L’officier fit entrer un gros chien et le fit boire de ce liquide. En quelques instants, le chien était raide mort par terre. L’officier regarda le chien et demanda à l’homme :
 – Maintenez-vous toujours que ce livre que vous appelez la « Parole de Dieu » est vrai ?
– Oui, répondit à nouveau le chrétien. Il est la Parole de Dieu ! Il est vrai !
– Alors buvez tout le verre ! hurla l’officier de police.
 Et le chef communiste regardait vers le docteur.

         Le chrétien savait que c’était là l’épreuve suprême. Il demanda la permission de prier avant de boire. Ils la lui accordèrent.  Se levant, il prit le verre entre ses mains et s’agenouilla devant la table.  Il pria d’abord pour sa famille, qu’elle reste inébranlable dans sa foi. Puis il pria pour l’officier communiste et le docteur, afin qu’ils trouvent Dieu et deviennent également de vrais chrétiens. Puis terminant sa prière, il dit :
– Oh ! Seigneur, Tu vois comme ils T’ont défié. Pour moi, je suis prêt à mourir. Mais je crois Ta parole qui dit que rien ne m’arrivera. Si Tes plans étaient différents, je suis prêt à Te rencontrer. Ma vie est entre Tes mains. Que Ta volonté soit faite.
         Là-dessus, il leva le verre et le vida d’un trait. L’officier de police et le docteur furent très surpris. Ils ne croyaient pas qu’il le ferait, pensant qu’il se rétracterait. Et ils s’attendaient à le voir tomber mort, comme le chien. Mais les instants devenaient des minutes. Les minutes semblaient être des heures. Un silence complet régnait dans la salle. Chacun attendait l’inévitable mort. Le docteur et l’officier se regardaient, sans mot dire.
          Après de nombreuses minutes, le docteur bougea enfin et prit le bras du chrétien et lui tâta le pouls. Il était normal. Puis il chercha d’autres symptômes mais il n’en trouva aucun. Les deux hommes ne se regardaient plus.
          Au comble de la stupéfaction et de la surprise, le docteur poursuivit son examen, sans réussir à déceler aucune trace du mal ; et plus l’examen se poursuivait, plus son étonnement croissait. Il se laissa finalement tomber dans son fauteuil et après un moment de réflexion, il fouilla dans une de ses poches, en sortit sa Carte du Parti, la déchira en deux et la jeta par terre.

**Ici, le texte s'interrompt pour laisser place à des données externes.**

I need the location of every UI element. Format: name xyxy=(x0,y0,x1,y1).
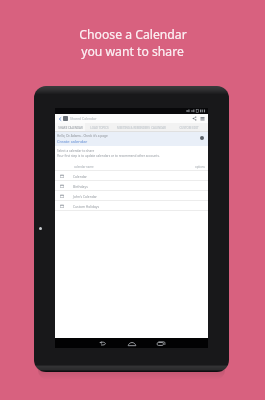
button[interactable]: John's Calendar xyxy=(55,191,208,200)
button[interactable]: More options xyxy=(199,115,206,122)
button[interactable]: Navigate up xyxy=(57,116,63,122)
button[interactable]: Calendar xyxy=(55,171,208,180)
button[interactable]: LOAD TOPICS xyxy=(85,123,113,132)
staticText: Hello, Dr. Adams - Check it's a page xyxy=(57,134,108,138)
button[interactable]: Share xyxy=(191,115,198,122)
staticText: MEETING & REMINDERS CALENDAR xyxy=(117,126,166,130)
staticText: Select a calendar to share xyxy=(57,149,95,153)
staticText: LOAD TOPICS xyxy=(90,126,109,130)
staticText: John's Calendar xyxy=(73,194,97,198)
button[interactable]: Recents xyxy=(156,338,166,348)
staticText: you want to share xyxy=(81,43,184,60)
staticText: CUSTOM EDIT xyxy=(179,126,199,130)
button[interactable]: Home xyxy=(127,338,137,348)
staticText: calendar name xyxy=(74,165,94,169)
staticText: Your first step is to update calendars o… xyxy=(57,154,160,158)
staticText: options xyxy=(195,165,205,169)
button[interactable]: Birthdays xyxy=(55,181,208,190)
staticText: Birthdays xyxy=(73,184,88,188)
staticText: Create calendar xyxy=(57,139,88,145)
button[interactable]: Back xyxy=(98,338,108,348)
staticText: Choose a Calendar xyxy=(79,26,187,43)
button[interactable]: Dismiss xyxy=(200,136,204,140)
button[interactable]: MEETING & REMINDERS CALENDAR xyxy=(113,123,170,132)
staticText: Calendar xyxy=(73,174,87,178)
button[interactable]: Custom Holidays xyxy=(55,201,208,210)
staticText: Shared Calendar xyxy=(70,116,97,121)
button[interactable]: CUSTOM EDIT xyxy=(170,123,208,132)
staticText: Custom Holidays xyxy=(73,204,100,208)
button[interactable]: SHARE CALENDAR xyxy=(55,123,85,132)
staticText: SHARE CALENDAR xyxy=(58,126,83,130)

Puis prenant la Bible, il dit :
– Dès aujourd’hui, je veux aussi croire ce Livre. Il doit être vrai. Moi aussi, je suis prêt à croire en ce Christ qui vient de faire une si grande chose devant mes yeux.
           Une fois de plus, la Parole de Dieu était justifiée et confirmée par Son Auteur dans cette cruelle épreuve que venait de subir un chrétien qui savait en qui il venait de placer sa confiance.

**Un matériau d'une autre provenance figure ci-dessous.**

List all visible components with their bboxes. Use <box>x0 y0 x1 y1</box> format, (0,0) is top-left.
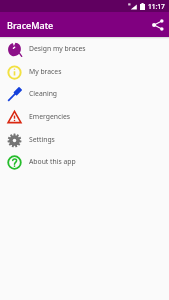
button[interactable]: About this app <box>0 151 169 174</box>
button[interactable]: Design my braces <box>0 38 169 61</box>
staticText: Cleaning <box>29 89 58 98</box>
staticText: About this app <box>29 157 76 166</box>
staticText: Settings <box>29 135 55 144</box>
button[interactable]: Settings <box>0 129 169 152</box>
button[interactable]: Emergencies <box>0 106 169 129</box>
staticText: Design my braces <box>29 44 86 53</box>
button[interactable]: Cleaning <box>0 83 169 106</box>
button[interactable]: My braces <box>0 61 169 84</box>
button[interactable]: Share <box>146 13 169 36</box>
staticText: My braces <box>29 67 62 76</box>
staticText: BraceMate <box>7 19 54 31</box>
staticText: 11:17 <box>148 2 165 11</box>
staticText: Emergencies <box>29 112 71 121</box>
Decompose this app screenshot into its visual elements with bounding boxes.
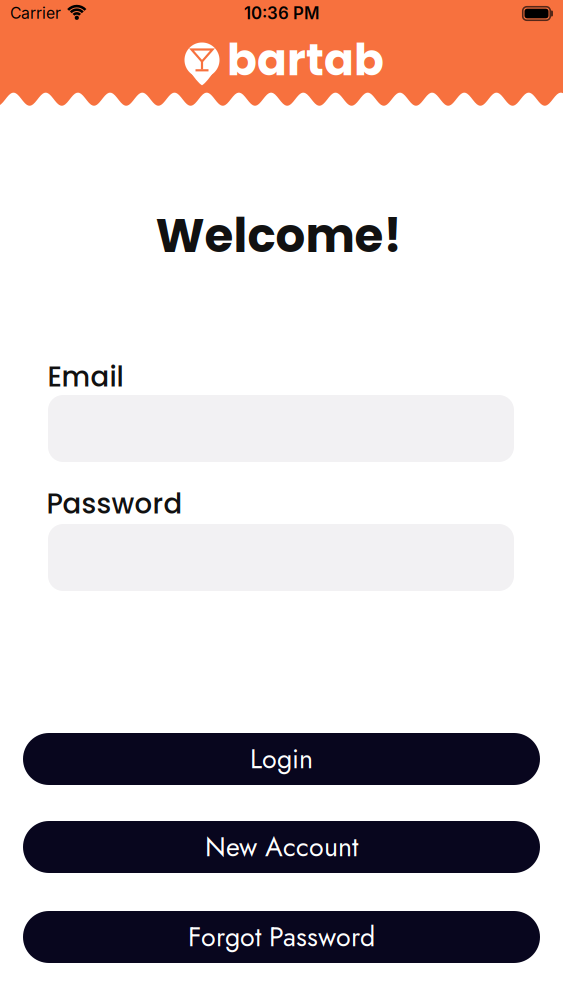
button[interactable]: New Account [23, 821, 540, 873]
staticText: Password [46, 484, 182, 523]
staticText: New Account [205, 828, 358, 866]
staticText: Forgot Password [188, 918, 375, 956]
button[interactable]: Login [23, 733, 540, 785]
staticText: Carrier [10, 4, 61, 22]
staticText: Email [48, 358, 124, 396]
button[interactable]: Forgot Password [23, 911, 540, 963]
staticText: 10:36 PM [244, 3, 319, 23]
staticText: bartab [227, 29, 384, 91]
staticText: Login [250, 740, 313, 778]
staticText: Welcome! [156, 203, 402, 268]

(Tiré de Nouvelles des pays de l’Est)

              Cher lecteur, que penses-tu de cette narration ? Ne crois-tu pas que tu devrais toi aussi rejeter ton incrédulité et prendre la Bible au sérieux, en la lisant et en y conformant ta vie ? Car il y est écrit : Maudit soit l’homme qui se confie dans l’homme et dans ce qu’il pense être un juste raisonnement. Le monde a toujours recherché une philosophie conçue de son cerveau, une marchandise venant de Rome ou du C.O.E. de Genève. C’est à juste titre que la bouche des athées proclame que la religion est l’opium du peuple. Lorsqu’on élimine la ligne de démarcation entre ce que Dieu appelle le péché de l’homme et l’obéissance qu’Il demande à Sa parole, c’est le désordre tel que celui que nous vivons en notre pauvre époque du renégat. Car Dieu ne peut se manifester qu’au travers de la personne qui croit à toute Sa Parole et en accepte toute Sa ligne de conduite, pour son grand bien.
             Dans Son amour, Dieu nous a tout donné dans la personne de Jésus sur la croix et si dans notre cœur nous acceptons Sa personne et Son œuvre, nous faisons la plus grande découverte de notre vie, le vrai bonheur auquel nous sommes tous invités à participer. Et mon expérience merveilleuse deviendra aussi la vôtre pour tous les jours de la vie et pour l’éternité.
                                                                                                         
                                                        Jean Schwab, Yverdon, Suisse.